Driving back to Brooklyn with Mr. Possibility today, we crossed the expressway at sunset, the skyline illuminating its everlasting shine. As he always does, he said “There’s your city.” I turned to him and grinned and then placed my attention back to the place I sometimes feel is mine and at other times feel like it’s not even within my grasp.
Like I did when my father would zip down old curvy country roads in his black Toyota, I rolled my hand in the wind, feeling the pressure and pretending I could touch the building tops. I always find myself reaching and extending when I see New York in the distance – perhaps the view from afar is even more enchanting than the view from the Top of the Rock or looking down from the Empire State.
Stuck in traffic though, I felt a pain that hurts me to admit, but lately, the city has lost its luster. Or maybe, it’s just me.
Yes, Mr. Possibility is accurate by giving the city to me – part of it does belong to me. It gave itself to me many, many years ago when I was a snaggle-toothed seven-year-old, grinning in a pink jacket as I saluted Lady Liberty and giggled at my daddy buying five pieces of New York Style pizza in a single day. I loved it then and I love it now, but like a guy can make you feel when a second date doesn’t result in a third, I’ve felt like New York has rejected me.
With some recent changes and a disappointment I can only credit to myself, I’ve wondered about my footing. I haven’t felt sturdy and stable, but rather wobbly and uncertain, trying to squint into the future, or at the skyline, to try and see a glimpse of what’s next. I’ve been pulling at anything I have in me to gain some hope, to see the silver lining on top of smog and heat, and the offices of opportunity that have turned me away. And in Mr. Possibility’s car, watching the sun fall along with my spirits, I remembered I was returning to a borough and not my actual Upper West Side pad, which made the city seem even further away than it already did.
I watched my hand flutter in the wind in the passenger’s side rear-view window and I realized I was pointing toward Brooklyn, not toward Manhattan. I was going with traffic instead of fighting against it. I was not claiming or revealing myself to my city, instead I was going with a flow I didn’t want to ride.
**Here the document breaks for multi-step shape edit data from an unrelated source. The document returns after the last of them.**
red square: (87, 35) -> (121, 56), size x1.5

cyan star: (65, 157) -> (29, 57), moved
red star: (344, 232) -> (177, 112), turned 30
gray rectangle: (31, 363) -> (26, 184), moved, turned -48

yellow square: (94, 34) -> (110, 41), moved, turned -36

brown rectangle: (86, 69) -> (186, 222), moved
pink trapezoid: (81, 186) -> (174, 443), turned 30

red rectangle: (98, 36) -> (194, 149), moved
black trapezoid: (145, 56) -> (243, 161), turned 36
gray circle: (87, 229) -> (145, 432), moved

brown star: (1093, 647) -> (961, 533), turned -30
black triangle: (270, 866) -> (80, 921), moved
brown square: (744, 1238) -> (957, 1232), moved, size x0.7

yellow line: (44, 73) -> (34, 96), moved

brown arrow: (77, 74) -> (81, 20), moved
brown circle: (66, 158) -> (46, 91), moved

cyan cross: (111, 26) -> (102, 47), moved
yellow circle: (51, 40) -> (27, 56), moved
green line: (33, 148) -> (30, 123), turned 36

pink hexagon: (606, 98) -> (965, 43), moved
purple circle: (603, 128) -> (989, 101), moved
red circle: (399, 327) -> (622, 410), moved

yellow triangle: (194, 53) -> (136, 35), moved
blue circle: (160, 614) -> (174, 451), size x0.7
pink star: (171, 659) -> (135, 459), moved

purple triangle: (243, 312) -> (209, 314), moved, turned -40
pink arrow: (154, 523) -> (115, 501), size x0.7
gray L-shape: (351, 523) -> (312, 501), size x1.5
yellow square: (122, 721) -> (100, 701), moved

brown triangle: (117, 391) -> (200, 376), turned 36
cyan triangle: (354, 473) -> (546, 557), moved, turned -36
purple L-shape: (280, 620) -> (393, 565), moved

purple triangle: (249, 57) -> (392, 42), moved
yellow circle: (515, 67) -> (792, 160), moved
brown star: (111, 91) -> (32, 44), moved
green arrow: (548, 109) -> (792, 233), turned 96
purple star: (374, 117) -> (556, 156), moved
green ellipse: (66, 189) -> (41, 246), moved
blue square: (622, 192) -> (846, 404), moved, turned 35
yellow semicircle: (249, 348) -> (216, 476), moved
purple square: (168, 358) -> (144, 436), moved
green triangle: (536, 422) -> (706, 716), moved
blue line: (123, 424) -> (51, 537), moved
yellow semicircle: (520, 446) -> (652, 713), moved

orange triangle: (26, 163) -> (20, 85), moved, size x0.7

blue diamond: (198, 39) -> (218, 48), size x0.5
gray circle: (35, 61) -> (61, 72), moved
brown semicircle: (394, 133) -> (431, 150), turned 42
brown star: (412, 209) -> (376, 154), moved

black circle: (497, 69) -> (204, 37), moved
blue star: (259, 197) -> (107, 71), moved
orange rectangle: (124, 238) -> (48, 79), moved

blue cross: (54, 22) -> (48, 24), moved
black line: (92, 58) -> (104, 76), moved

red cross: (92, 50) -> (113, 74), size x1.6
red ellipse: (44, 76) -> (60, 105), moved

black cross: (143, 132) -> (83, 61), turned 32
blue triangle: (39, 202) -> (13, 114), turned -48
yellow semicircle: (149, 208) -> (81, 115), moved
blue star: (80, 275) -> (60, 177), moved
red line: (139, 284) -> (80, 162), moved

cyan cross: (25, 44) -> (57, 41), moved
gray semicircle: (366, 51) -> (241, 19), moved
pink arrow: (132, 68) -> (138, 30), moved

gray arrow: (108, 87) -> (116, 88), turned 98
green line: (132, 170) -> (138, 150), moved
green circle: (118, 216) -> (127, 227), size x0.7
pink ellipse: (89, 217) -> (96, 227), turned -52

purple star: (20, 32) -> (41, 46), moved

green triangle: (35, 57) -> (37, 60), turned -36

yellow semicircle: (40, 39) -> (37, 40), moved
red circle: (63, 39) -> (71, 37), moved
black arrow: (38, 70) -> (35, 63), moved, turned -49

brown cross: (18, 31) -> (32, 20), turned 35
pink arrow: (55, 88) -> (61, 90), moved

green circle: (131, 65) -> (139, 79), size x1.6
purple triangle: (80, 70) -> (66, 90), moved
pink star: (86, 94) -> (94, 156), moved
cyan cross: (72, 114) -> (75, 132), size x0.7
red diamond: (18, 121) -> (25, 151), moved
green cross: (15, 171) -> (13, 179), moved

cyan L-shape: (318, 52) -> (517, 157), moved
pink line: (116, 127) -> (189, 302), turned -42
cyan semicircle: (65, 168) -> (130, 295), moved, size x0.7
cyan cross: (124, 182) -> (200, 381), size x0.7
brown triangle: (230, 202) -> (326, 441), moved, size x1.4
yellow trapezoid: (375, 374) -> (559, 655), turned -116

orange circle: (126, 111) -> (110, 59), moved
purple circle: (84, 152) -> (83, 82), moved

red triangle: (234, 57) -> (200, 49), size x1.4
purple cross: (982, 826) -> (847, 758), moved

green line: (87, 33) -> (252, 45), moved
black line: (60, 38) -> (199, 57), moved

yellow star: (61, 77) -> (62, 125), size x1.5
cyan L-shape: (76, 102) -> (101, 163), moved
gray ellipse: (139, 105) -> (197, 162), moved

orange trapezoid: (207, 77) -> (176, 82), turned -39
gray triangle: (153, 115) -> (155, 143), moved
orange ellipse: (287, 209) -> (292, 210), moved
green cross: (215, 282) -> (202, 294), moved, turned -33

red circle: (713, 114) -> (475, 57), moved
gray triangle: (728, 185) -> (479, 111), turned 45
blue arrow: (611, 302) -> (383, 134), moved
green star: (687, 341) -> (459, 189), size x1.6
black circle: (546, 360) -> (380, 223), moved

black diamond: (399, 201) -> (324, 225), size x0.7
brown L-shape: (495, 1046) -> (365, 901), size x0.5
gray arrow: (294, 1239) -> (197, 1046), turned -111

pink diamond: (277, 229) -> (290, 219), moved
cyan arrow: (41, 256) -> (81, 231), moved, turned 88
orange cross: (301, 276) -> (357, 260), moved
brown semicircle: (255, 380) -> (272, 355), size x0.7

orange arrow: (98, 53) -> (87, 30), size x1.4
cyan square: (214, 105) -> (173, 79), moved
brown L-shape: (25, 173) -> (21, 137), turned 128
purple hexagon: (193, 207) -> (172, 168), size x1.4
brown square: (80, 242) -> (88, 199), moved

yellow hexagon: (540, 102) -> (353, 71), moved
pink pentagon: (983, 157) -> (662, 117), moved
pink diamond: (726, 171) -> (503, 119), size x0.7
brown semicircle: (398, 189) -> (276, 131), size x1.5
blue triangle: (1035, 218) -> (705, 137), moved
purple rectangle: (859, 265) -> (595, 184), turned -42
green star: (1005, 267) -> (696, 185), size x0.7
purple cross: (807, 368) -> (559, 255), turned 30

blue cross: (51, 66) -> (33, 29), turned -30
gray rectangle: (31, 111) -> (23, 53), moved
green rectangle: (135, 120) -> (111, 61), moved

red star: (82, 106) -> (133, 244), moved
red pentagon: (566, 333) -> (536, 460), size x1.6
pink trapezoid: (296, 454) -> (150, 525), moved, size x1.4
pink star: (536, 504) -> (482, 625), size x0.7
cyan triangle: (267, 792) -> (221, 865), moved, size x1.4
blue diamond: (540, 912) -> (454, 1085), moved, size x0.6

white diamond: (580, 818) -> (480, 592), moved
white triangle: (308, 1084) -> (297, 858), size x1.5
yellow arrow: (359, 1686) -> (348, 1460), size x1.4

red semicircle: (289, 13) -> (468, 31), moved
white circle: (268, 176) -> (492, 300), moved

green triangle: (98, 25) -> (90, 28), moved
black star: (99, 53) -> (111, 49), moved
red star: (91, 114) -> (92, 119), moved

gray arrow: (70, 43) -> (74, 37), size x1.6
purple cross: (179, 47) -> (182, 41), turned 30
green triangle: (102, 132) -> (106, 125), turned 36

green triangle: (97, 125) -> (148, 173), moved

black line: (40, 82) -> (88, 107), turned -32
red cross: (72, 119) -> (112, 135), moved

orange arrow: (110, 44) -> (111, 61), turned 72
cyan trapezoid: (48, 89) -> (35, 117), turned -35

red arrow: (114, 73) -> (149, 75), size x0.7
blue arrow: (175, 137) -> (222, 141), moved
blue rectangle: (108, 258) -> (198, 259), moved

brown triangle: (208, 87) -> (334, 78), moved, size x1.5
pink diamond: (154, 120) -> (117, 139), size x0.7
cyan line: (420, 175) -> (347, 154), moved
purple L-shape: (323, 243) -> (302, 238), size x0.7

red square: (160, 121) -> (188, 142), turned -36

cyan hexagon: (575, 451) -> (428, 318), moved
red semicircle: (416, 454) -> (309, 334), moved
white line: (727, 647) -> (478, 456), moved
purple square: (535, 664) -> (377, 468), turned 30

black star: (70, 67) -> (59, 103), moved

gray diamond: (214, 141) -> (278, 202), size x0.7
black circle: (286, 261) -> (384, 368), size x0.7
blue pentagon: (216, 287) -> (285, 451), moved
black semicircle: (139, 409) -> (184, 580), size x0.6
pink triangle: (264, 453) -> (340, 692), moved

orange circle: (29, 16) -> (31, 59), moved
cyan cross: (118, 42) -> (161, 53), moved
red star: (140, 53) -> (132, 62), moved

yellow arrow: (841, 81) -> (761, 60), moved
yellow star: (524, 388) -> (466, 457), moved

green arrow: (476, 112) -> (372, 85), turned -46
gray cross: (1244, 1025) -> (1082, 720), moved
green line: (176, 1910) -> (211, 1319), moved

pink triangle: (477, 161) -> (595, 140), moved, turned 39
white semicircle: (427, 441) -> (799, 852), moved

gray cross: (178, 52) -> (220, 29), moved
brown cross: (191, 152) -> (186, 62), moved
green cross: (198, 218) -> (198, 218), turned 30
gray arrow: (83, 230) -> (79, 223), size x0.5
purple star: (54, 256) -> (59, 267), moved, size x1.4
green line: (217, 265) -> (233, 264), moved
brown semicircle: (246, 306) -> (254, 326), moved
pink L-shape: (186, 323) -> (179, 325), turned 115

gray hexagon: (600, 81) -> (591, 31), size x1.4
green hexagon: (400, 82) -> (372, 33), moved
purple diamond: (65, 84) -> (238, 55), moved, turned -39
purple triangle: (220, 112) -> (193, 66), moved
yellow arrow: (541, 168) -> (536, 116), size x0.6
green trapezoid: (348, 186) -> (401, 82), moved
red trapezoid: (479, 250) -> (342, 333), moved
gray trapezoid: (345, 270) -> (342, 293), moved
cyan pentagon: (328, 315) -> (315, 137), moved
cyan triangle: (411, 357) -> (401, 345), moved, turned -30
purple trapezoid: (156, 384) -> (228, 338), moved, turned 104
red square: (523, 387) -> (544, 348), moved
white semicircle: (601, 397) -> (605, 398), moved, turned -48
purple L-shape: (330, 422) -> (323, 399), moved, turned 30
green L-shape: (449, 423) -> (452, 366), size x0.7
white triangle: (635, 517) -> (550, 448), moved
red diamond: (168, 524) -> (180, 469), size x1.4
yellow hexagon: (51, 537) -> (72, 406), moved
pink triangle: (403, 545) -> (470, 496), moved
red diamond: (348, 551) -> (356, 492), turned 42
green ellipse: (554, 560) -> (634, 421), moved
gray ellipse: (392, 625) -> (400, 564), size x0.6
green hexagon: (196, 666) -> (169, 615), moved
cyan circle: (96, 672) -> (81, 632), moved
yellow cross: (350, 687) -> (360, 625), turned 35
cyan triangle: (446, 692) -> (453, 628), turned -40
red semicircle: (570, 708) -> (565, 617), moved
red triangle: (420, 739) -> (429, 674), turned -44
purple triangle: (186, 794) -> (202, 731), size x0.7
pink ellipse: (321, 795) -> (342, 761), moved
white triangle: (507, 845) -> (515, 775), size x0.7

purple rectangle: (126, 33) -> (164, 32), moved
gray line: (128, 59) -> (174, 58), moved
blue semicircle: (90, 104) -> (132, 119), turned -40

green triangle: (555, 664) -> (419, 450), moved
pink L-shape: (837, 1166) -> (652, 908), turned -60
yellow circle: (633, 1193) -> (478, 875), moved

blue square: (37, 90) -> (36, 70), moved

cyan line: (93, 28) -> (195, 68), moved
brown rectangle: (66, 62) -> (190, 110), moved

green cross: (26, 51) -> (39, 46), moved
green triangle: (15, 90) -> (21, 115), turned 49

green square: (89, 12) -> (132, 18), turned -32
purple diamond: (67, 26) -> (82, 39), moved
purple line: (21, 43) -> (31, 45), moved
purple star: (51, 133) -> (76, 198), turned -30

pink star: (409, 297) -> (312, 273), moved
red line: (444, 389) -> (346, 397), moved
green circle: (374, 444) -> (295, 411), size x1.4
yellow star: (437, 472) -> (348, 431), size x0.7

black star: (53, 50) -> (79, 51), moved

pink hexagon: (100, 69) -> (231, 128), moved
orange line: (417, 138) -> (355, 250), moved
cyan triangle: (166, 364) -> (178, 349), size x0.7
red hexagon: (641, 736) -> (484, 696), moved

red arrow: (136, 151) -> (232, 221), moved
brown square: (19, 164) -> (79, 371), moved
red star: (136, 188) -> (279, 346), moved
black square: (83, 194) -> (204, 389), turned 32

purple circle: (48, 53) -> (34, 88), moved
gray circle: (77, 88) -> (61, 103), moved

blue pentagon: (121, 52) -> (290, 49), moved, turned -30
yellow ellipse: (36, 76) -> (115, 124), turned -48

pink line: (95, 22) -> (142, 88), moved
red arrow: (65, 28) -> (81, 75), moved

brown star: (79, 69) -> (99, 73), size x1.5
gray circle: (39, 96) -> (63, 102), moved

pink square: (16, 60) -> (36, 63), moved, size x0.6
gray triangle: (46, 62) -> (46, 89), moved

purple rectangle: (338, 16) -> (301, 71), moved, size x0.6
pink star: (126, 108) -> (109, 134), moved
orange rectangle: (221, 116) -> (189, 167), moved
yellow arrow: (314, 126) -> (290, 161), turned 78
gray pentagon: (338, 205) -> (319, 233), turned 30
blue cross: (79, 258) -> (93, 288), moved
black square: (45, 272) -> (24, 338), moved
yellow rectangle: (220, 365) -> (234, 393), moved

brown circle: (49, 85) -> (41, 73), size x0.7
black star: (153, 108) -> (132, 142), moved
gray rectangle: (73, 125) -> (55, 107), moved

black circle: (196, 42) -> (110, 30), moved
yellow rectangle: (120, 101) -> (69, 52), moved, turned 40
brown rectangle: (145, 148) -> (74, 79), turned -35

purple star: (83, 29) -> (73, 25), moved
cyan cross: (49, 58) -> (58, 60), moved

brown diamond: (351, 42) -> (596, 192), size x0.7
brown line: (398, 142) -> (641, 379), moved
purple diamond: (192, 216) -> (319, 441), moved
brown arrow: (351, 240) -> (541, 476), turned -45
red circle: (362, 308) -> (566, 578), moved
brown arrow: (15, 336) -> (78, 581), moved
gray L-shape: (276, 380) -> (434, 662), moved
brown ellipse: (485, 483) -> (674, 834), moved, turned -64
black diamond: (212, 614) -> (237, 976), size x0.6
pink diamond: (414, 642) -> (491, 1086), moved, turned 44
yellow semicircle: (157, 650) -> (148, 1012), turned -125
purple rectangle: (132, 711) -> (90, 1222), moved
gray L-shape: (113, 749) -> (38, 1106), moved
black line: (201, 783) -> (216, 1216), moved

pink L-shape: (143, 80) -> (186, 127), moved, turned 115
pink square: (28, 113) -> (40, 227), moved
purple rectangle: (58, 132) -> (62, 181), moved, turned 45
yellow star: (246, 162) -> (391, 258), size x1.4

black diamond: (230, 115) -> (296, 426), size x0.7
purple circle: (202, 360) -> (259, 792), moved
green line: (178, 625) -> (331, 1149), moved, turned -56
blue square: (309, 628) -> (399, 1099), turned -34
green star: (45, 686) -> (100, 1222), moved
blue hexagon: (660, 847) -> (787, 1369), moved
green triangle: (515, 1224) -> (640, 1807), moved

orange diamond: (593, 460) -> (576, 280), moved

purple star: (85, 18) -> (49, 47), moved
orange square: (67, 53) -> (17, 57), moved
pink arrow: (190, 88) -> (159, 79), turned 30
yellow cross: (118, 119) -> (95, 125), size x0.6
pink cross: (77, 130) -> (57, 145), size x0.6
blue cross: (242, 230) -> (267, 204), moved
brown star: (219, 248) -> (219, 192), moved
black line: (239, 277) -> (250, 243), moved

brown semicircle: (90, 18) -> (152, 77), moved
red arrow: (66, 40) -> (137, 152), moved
And so, with Selena Gomez’s “Who Says” blaring in the background, I turned my hand over. I placed my palm toward Manhattan and I whispered a silent prayer to let opportunity and faith find me. To let me rename myself and reroute my path so I can find that joy again, that peace, that confidence I’ve always had in New York. And in myself.
Because if it’s my city, I can’t be turning my back to it or to the wind. I have to take it as it is, even when it’s tough and rough-around-the-edges. Even when it doesn’t give me what I want and when it takes me far from where I expected. If it’s my city, I have to always remember to make it mine…and give it (and me), a little time.